Private-sector hiring slows
Private U.S. employers added just 54,000 jobs in August, marking a continued slowdown in hiring as companies deal with economic uncertainties including effects of trade tariffs, according to the latest tracking by payroll services provider ADP and Stanford University’s Digital Economy Lab.
“The year started with strong job growth, but that momentum has been whipsawed by uncertainty,” ADP Chief Economist Nela Richardson said in a statement Thursday. She said several factors could be contributing to uncertainty among private employers, such as labor shortages, skittish consumers and disruptions created by artificial intelligence technologies.
Anonymized payroll data from ADP client firms showed August job gains led by leisure and hospitality at 50,000, construction at 16,000 and business services at 15,000. Notable decliners included trade and transportation at 17,000, education and health services at 12,000 and manufacturing at 7,000.
Pay at U.S. private firms rose at an average annual rate of 4.4%. The ADP-Stanford report is considered a preview of the government’s monthly report on public and private nonfarm hiring, with August figures including the unemployment rate slated for release Friday, Sept. 5.
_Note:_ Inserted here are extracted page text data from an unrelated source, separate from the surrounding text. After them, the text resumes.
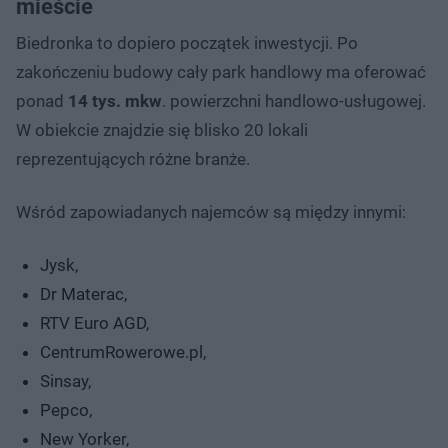
mieście
Biedronka to dopiero początek inwestycji. Po
zakończeniu budowy cały park handlowy ma oferować
ponad
14 tys. mkw
. powierzchni handlowo-usługowej.
W obiekcie znajdzie się blisko 20 lokali
reprezentujących różne branże.
Wśród zapowiadanych najemców są między innymi:
Jysk,
Dr Materac,
RTV Euro AGD,
CentrumRowerowe.pl,
Sinsay,
Pepco,
New Yorker,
Home price growth hits 12-year low
Single-family home prices grew at an annual national rate of 3.8% in the second quarter, the lowest year-over-year rate since 2013, according to the National Association of Home Builders. Home prices have been rising steadily since 2020, though the trade group reported continued slowing in average price growth caused by factors such as elevated interest rates and rising inventory of homes listed for sale.
Citing Federal Housing Finance Agency data tracking repeat sales and refinancings, NAHB analysts noted the District of Columbia and 27 metropolitan regions posted modest annual price declines for the quarter. Still, all 50 states registered positive growth, led by Connecticut and New York each at 7.5%.
The latest lender survey by government-backed finance agency Freddie Mac showed 30-year, fixed-rate mortgages averaging 6.5% for the week ended Sept. 4. That was down from the prior week’s 6.56% but higher than the year-earlier average of 6.35%.